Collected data
════════════════

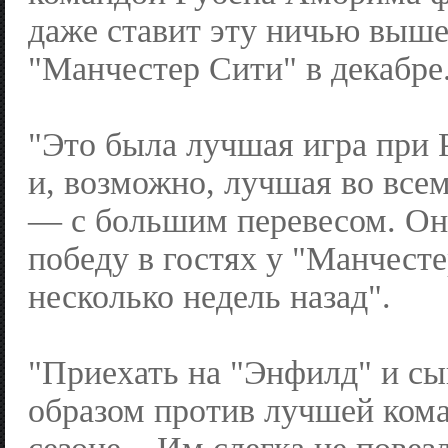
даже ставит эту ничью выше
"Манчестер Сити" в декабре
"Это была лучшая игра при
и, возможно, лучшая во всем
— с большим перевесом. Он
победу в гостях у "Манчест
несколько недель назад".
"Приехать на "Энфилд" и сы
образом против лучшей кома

════════════════

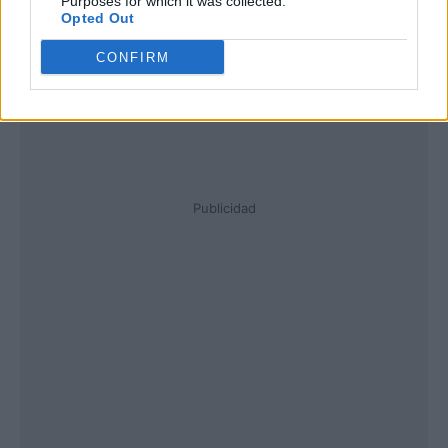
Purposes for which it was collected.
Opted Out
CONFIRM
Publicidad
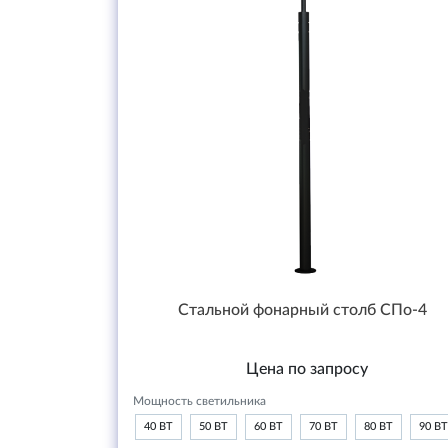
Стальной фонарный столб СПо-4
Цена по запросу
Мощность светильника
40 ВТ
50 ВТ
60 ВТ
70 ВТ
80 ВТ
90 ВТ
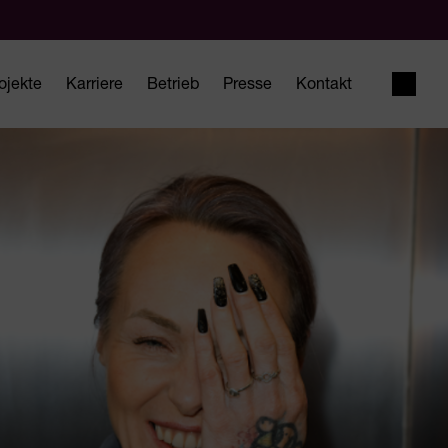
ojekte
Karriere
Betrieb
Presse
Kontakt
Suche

════════════════

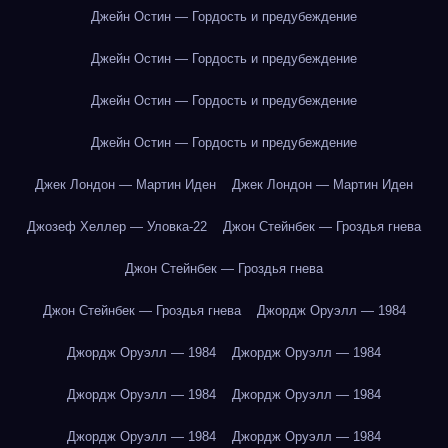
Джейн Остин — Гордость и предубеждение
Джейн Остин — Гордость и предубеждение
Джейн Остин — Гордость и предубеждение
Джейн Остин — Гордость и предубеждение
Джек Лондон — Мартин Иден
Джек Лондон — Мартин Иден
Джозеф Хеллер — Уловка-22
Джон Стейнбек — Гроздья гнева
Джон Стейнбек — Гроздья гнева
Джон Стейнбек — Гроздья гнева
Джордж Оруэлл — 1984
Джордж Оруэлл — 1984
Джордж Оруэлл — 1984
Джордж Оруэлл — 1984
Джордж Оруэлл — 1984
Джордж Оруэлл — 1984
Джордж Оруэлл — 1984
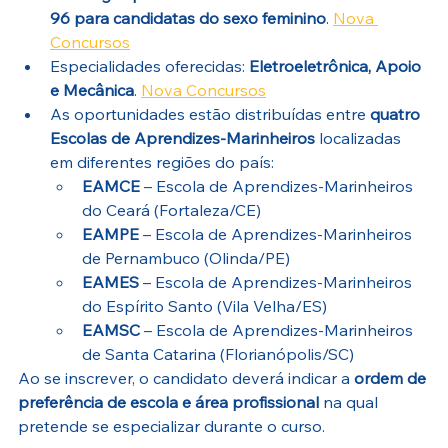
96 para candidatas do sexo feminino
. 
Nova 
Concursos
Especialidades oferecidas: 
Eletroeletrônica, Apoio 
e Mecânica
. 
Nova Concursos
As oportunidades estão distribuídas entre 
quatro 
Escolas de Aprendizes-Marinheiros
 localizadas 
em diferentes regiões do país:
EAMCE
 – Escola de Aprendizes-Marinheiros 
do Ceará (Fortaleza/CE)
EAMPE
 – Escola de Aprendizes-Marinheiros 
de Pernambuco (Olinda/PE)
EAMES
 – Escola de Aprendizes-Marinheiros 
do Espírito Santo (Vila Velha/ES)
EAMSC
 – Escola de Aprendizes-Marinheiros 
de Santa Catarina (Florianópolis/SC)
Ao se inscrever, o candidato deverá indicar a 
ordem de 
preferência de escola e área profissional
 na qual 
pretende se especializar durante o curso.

════════════════

### Task
All that belongs in your answer is the stretch of entries above from the line with "даже ставит эту ничью выше" through the line with "образом против лучшей кома", printed exactly.

### Response area
даже ставит эту ничью выше
"Манчестер Сити" в декабре
"Это была лучшая игра при
и, возможно, лучшая во всем
— с большим перевесом. Он
победу в гостях у "Манчест
несколько недель назад".
"Приехать на "Энфилд" и сы
образом против лучшей кома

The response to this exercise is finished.